Phileas Fogg , the hero of “Around the World in 80 days, has returned to New York, and is at the New Victory Theater for the next few weeks Laura Eason, playwright has adapted Jules Verne’s novel into a fun play for the younger theater goer. The show is a light verson for all ages.
Fogg is a man od independent means, his habits are so regular and disaplined that he fired his man servant for serving him tea at the wrong temperature, ( the novel: it was shaving water).
In his club (Reformed Club), Fogg (Andrew Pollard) wagers 20,000 pounds that a man can make it around the world in 80 days and sets off the same night with his reluctant valet Passepartout ( Michael Hugo), a former tightrope walker.
Traveling by train, boat, sled and elephant, he rescued a Indian widow (Kristen Foster) along the way, he treats time zones and his personal desire to make the world in 80 days as a means to an end. Under the impression that Fogg has robbed a bank, Inspector Fix (Dennis Herdman) chaces him all over the world.
Traveling the British Empire, the book isn’t actually much of a travelogue.
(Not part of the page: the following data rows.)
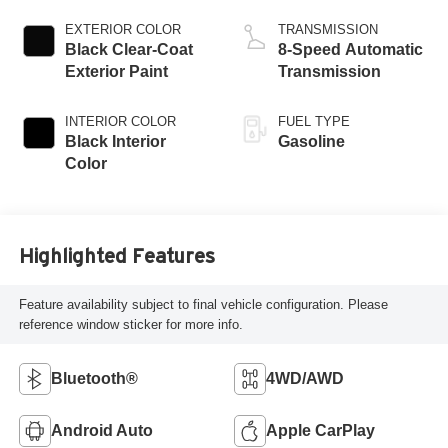
EXTERIOR COLOR
TRANSMISSION
Black Clear-Coat
8-Speed Automatic
Exterior Paint
Transmission
INTERIOR COLOR
FUEL TYPE
Black Interior
Gasoline
Color
Highlighted Features
Feature availability subject to final vehicle configuration. Please
reference window sticker for more info.
Bluetooth®
4WD/AWD
Android Auto
Apple CarPlay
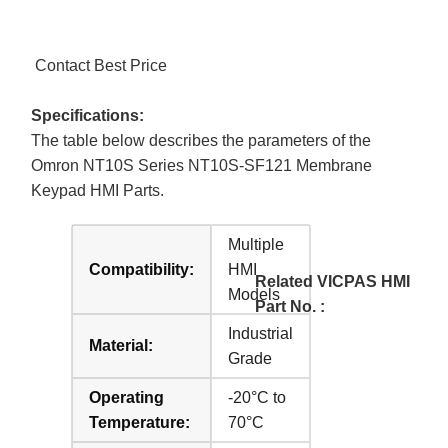
Contact Best Price
Specifications:
The table below describes the parameters of the
Omron NT10S Series NT10S-SF121 Membrane
Keypad HMI Parts.
Multiple
Compatibility:
HMI
Related VICPAS HMI
Models
Part No. :
Industrial
Material:
Grade
Operating
-20°C to
Temperature:
70°C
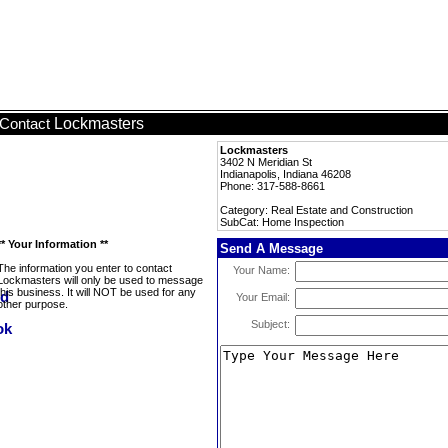
Lockmasters
Contact
Lockmasters
3402 N Meridian St
Indianapolis, Indiana 46208
Phone: 317-588-8661
Category: Real Estate and Construction
SubCat: Home Inspection
** Your Information **
Send A Message
The information you enter to contact
Your Name:
Lockmasters will only be used to message
this business. It will NOT be used for any
Your Email:
other purpose.
Subject:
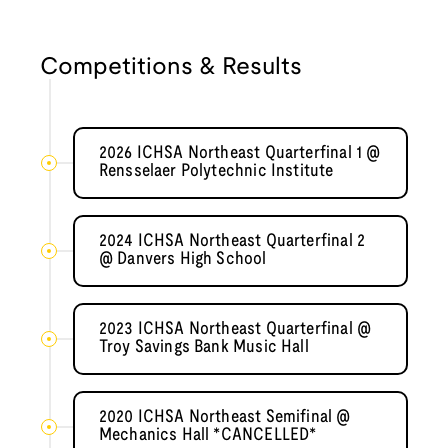
Competitions & Results
2026 ICHSA Northeast Quarterfinal 1 @
Rensselaer Polytechnic Institute
2024 ICHSA Northeast Quarterfinal 2
@ Danvers High School
2023 ICHSA Northeast Quarterfinal @
Troy Savings Bank Music Hall
2020 ICHSA Northeast Semifinal @
Mechanics Hall *CANCELLED*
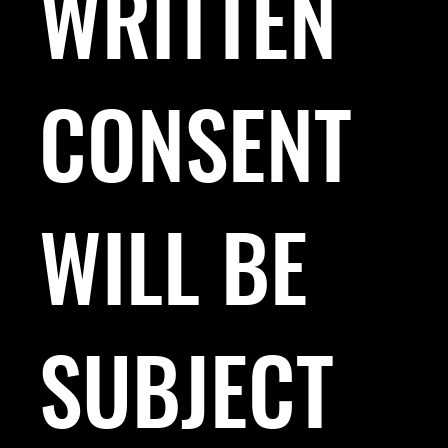
WRITTEN
CONSENT
WILL BE
SUBJECT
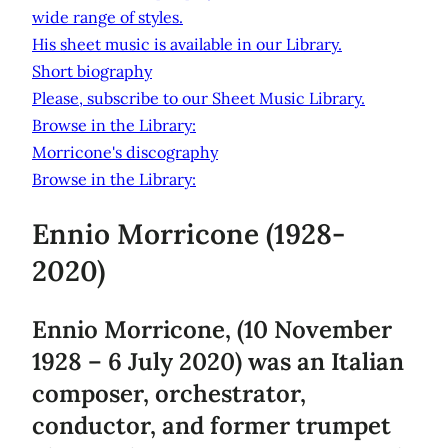
wide range of styles.
His sheet music is available in our Library.
Short biography
Please, subscribe to our Sheet Music Library.
Browse in the Library:
Morricone's discography
Browse in the Library:
Ennio Morricone (1928-
2020)
Ennio Morricone, (10 November
1928 – 6 July 2020) was an Italian
composer, orchestrator,
conductor, and former trumpet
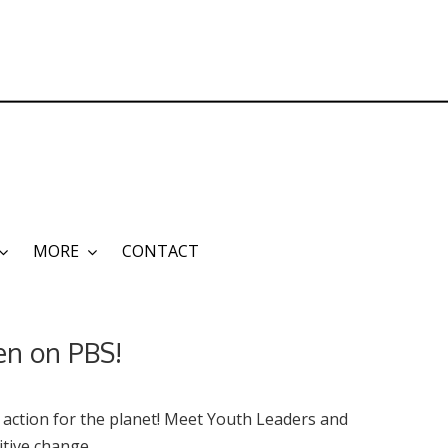
MORE
CONTACT
een on PBS!
 action for the planet!
Meet Youth Leaders and
tive change.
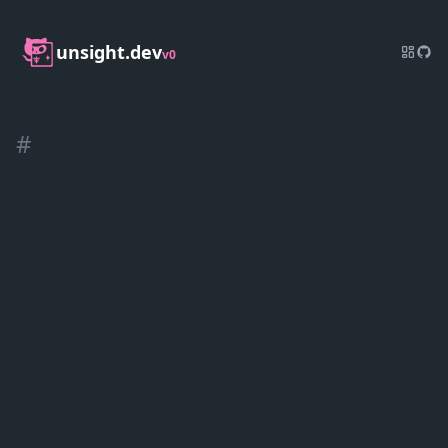
unsight.dev
v0
#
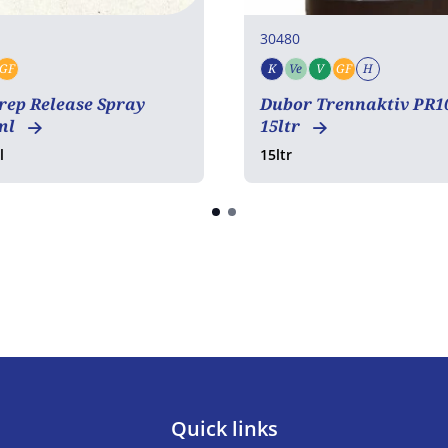
30480
GF
K
Ve
V
GF
H
tarian
Vegan
Gluten free
Kosher
Vegetarian
Vegan
Gluten free
Halal
rep Release Spray
Dubor Trennaktiv PR1
ml
15ltr
l
15ltr
Quick links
Fogg isn’t much into see the sights, but never the less it is still pretty interesting how Theresa Heskins the director moves the characters about. The show is stylishly designed by Lis Evans ( the set is a plethora of suitcases), this production borrows techniques from story theater and devised theater to create country to country with mostly music and lights.
“Around the World in 80 Days is a whirlwind production and a very good one. Good acting, lighting, costumes and direction makes this a wonderful play. Fogg circles the globe in two hours, fun for parents and children alike. Although some parents behind me thought they were watching it from their family room, and an usher in the second act kept oacing up and down the isle ( very distracting), it was a fun evening and worth the journey to the New Victory theater.
The New Victory is dedicated to children’s theater and produces shows that are aimed at the younger audience. Its existence has produced more children’s plays than any other theater in New York City on a professional level. “Around the World in 80 Days uses creative fight scenes, humorous measures in Fogg’s attempt to travel the world.
In a very lite way, we see Fogg’s self assurance and his doubts. Fogg gies through his travels the way he goes through his life, very regimented. A lot of his personality and ways change when he meets the beautiful Indian widow. Fogg becomes a bit less self assured and even bumbling with her in tow. He gives his valet plenty of leeway in countries so that he may be alone with her. The valets travels are equally as entertaining as Fogg’s.